Emerging small molecule inhibitors of Bach1 as therapeutic agents: Rationale, recent advances, and future perspectives

Abstract

The transcription factor Nrf2 is the master regulator of cellular stress response, facilitating the expression of cytoprotective genes, including those responsible for drug detoxification, immunomodulation, and iron metabolism. FDA-approved Nrf2 activators, Tecfidera and Skyclarys for patients with multiple sclerosis and Friedreich's ataxia, respectively, are non-specific alkylating agents exerting side effects. Nrf2 is under feedback regulation through its target gene, transcriptional repressor Bach1. Specifically, in Parkinson's disease and other neurodegenerative diseases with Bach1 dysregulation, excessive Bach1 accumulation interferes with Nrf2 activation. Bach1 is a heme sensor protein, which, upon heme binding, is targeted for proteasomal degradation, relieving the repression of Nrf2 target genes. Ideally, a combination of Nrf2 stabilization and Bach1 inhibition is necessary to achieve the full therapeutic benefits of Nrf2 activation. Here, we discuss recent advances and future perspectives in developing small molecule inhibitors of Bach1, highlighting the significance of the Bach1/Nrf2 signaling pathway as a promising neurotherapeutic strategy.

Keywords: Nrf2; bach1; ferroptosis; neurodegeneration; neurotherapeutics.

Figure. 1.

Regulation of Nrf2/Bach1 signaling.

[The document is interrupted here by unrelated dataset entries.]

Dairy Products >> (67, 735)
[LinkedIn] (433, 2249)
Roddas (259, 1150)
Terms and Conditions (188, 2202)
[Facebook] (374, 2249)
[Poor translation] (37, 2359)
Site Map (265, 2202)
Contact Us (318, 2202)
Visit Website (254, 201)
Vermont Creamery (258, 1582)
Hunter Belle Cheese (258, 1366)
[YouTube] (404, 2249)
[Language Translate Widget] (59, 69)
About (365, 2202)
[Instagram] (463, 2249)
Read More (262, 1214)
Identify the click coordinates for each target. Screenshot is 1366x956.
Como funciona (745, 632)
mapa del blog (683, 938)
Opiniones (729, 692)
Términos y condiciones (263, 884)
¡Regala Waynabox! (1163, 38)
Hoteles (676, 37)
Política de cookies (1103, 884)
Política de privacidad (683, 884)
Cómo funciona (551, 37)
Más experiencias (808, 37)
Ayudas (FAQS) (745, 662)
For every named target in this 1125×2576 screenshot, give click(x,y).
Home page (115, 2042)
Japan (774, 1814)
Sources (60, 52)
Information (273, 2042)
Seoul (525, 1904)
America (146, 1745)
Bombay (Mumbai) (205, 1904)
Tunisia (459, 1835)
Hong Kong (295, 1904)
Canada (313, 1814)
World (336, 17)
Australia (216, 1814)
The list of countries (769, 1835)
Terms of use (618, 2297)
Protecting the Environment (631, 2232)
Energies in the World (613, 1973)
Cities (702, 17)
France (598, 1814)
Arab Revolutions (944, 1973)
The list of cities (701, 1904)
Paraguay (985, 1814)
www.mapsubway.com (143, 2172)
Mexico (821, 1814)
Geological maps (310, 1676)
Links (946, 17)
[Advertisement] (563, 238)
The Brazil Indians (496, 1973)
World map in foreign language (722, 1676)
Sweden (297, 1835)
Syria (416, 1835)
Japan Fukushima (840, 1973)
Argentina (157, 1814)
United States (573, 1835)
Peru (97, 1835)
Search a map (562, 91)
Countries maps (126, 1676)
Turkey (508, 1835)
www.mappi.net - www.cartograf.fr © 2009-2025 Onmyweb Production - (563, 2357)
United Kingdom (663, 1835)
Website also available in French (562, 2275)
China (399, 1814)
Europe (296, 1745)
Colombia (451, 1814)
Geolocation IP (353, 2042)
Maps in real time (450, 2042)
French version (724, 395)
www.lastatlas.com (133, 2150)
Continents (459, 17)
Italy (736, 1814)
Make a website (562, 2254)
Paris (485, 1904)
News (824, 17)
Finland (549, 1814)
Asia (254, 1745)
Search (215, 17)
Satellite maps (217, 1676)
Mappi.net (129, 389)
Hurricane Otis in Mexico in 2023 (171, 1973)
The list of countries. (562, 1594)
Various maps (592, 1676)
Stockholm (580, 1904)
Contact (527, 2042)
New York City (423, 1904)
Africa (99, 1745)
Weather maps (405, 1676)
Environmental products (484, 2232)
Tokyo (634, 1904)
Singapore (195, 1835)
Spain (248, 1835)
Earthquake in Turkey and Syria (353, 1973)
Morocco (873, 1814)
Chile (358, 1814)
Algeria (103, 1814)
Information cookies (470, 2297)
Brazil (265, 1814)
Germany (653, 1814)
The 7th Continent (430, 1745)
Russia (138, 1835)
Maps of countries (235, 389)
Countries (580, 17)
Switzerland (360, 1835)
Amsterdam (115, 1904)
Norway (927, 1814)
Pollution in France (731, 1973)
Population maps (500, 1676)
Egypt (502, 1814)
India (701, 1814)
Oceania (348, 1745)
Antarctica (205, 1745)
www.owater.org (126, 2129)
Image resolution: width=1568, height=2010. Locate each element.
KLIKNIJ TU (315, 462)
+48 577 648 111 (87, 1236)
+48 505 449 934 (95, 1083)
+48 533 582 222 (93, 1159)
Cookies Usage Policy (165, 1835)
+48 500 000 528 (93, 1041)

Dimeric Keap1 protein, the adapter in ubiquitin ligase complex, stretches the N-terminal domain of Nrf2, Neh2, by interacting with DLG (weak) and ETGE (strong) binding motifs in Neh2 domain to expose Neh2 lysine residues (shown in green dots) for ubiquitination. This modification targets the Nrf2 protein for proteasomal degradation. Keap1 is a redox sensor with multiple cysteine residues (shown in yellow dots), which, being oxidized or modified, compromise either Keap1 dimeric structure or its binding to ubiquitin ligase, leading to Nrf2 protein release and translocation to the nucleus. Displacement activators competitively substitute Nrf2 without covalent modification of Keap1. A big portion of Nrf2 target genes is blocked from expression because of the repression from the Bach1-Maf protein complex occupying ARE sites. Upon Bach1 interaction with Bach1 inhibitors targeting the Bach1 heme-binding domain (shown as a red dot), Bach1 exits the nucleus and is subjected to proteasomal degradation, whereas Nrf2, in turn, binds Maf coactivator and activates the expression of cytoprotective genes regulated by Nrf2/Bach1 interplay.

Figure. 2.

General formula of fused benzimidazole series of Bach1 inhibitors showing the tested substitutions in Mitobridge patent in positions for R1 and R2. OCF3 in benzo[d]thiazole is equally good to a CF3 substituted variant with respect to Bach1 inhibition activity. R1 and R2 substituents’ volume and length are interdependent for the maximum activity (see text for details).

Figure. 3.

Bach1 inhibitors described in the literature. A, HPPE, the best inhibitor in fused benzimidazole series resembles the structure of hemin, a physiological inhibitor of Bach1; B, attachment of biotin (bicycle ring on the right) to Nrf2 activator TBE31 (fused tricycle on the left) makes a potent Bach1 inhibitor, TBE56; C, CBD, a Bach1 inhibitor, modified with a para-quinone motif, becomes an Nrf2 activator as well.

Figure. 4.

Domain structures of Keap1 and Bach1 showing the cysteine residues modified by dimethyl fumarate by blue arrows (based on our results in [39]). Keap1 contains 22 cysteine residues. Cys151 (purple bar) is covalently modified by dimethyl fumarate and is located at the interface of Keap1 and ubiquitin ligase. Bach1 contains 6 CP-motifs (red bars), but only CP6 is implicated in forming a 5-coordinated heme. Five cysteine residues are modified in Bach1, with Cys649 in CP6, responsible for heme-binding to warrant Bach1 exit from the nucleus.